夢野 可憐(ゆめの かれん)を守りながら戦うのは厳しい様子。
(どれ……、加勢するかの………。)
リュウギ・アルタロスが足を踏み出した時、後ろからリュウギを静止する声が聞こえる。
「そこの大きな兄ちゃん。ちょっと待った。」
「?」
後ろを振り返るリュウギの目に映ったのは、アマテラスの分身バローム。
リュウギは大きくため息を吐くとバロームに言う。
「何だお主か………。正体の割れたお主には用は無い。黙って見ておれ。」
うんざりするリュウギにバロームは言う。
「分からないかなぁ?今すぐ逃げないと兄ちやんも危ないっすよ?」
「………何じゃと?俺様があの男(ジェイス)に負けるとでも?」
眉を減し曲げてリュウギが言う。
「ん~。ちょっと違うっすね。確かにジェイスも強いっすけど、俺っちの言ってるのは別の男。」
「………?」
「まだ気付かないっすか?もの凄い勢いで、ここに向かって来る気配。
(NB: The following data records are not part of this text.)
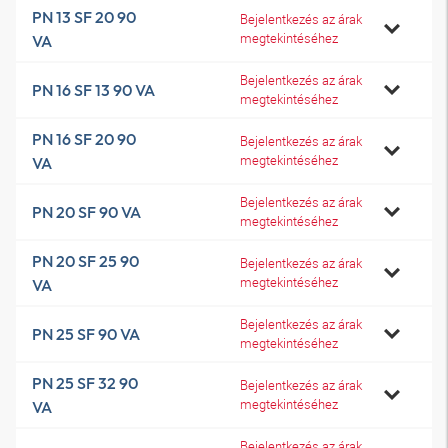
PN 13 SF 20 90
Bejelentkezés az árak
megtekintéséhez
VA
Bejelentkezés az árak
PN 16 SF 13 90 VA
megtekintéséhez
PN 16 SF 20 90
Bejelentkezés az árak
megtekintéséhez
VA
Bejelentkezés az árak
PN 20 SF 90 VA
megtekintéséhez
PN 20 SF 25 90
Bejelentkezés az árak
megtekintéséhez
VA
Bejelentkezés az árak
PN 25 SF 90 VA
megtekintéséhez
PN 25 SF 32 90
Bejelentkezés az árak
megtekintéséhez
VA
Bejelentkezés az árak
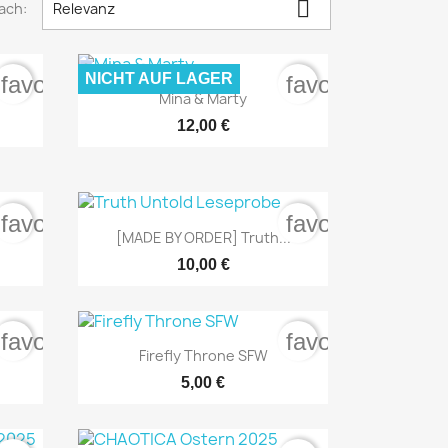

ach:
Relevanz
NICHT AUF LAGER
favorite_border
favorite_border

Vorschau
Mina & Marty
12,00 €
favorite_border
favorite_border

Vorschau
[MADE BY ORDER] Truth...
10,00 €
TLICH
NUR ONLINE ERHÄLTLICH
favorite_border
favorite_border

Vorschau
Firefly Throne SFW
5,00 €
TLICH
NUR ONLINE ERHÄLTLICH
」
「気配………じゃと?」
「まさか、奴等がこの戦いに参戦するとは俺っちも予想外。いや、アマテラス様も予想していなかったっすよ。」
「先程から何を言っておるのじゃ?」
そして、バロームは言う。
「もう遅いっすね。もう逃げるのも間に合わない。」
奴は魔界に君臨する悪魔の王族。
悪魔の一族でも5本の指に入る高位の悪魔。
――――――サタナキアっすね
ゴゴゴゴゴゴゴゴォ
「!!」
「なに!?」
「むっ!」
「あれは………。」
戦闘を繰り広げていた
神代 麗(かみしろ れい)が
リザ・チェスターが
ジェイス・D・アレキサンドリアⅢ世が
レイヴン・パルテノが
そして
夢野 可憐(ゆめの かれん)が
突然現れた男の方を見る。
「ふん……。今にも死にそうとは……情けない。」
その男サタナキアが、霊獣『白澤(ハクタク)』の放った浄化の力を
「ふんっ!」
ブワッ!!
片腕のひと振りで吹き飛ばす。
もう少し遅ければ、リザ・チェスターは完全に浄化され死んでいたであろう。
「な!?『白澤(ハクタク)の攻撃を!」
神代 麗(かみしろ れい)が操る5体目の霊獣『白澤(ハクタク)』の能力は浄化の力。
その力は悪魔にとっての天敵。
その力を
悪魔であるサタナキアが粉砕するとは、とても信じられない。
バロームは言う。
「奴はその辺にいる下っ端の悪魔とは格が違うっすよ。」
「仕方ないっすね。」
「俺っちの役目は監視するだけなんすけど……」
どうやら本気を出さなきゃ行けないらしいっす。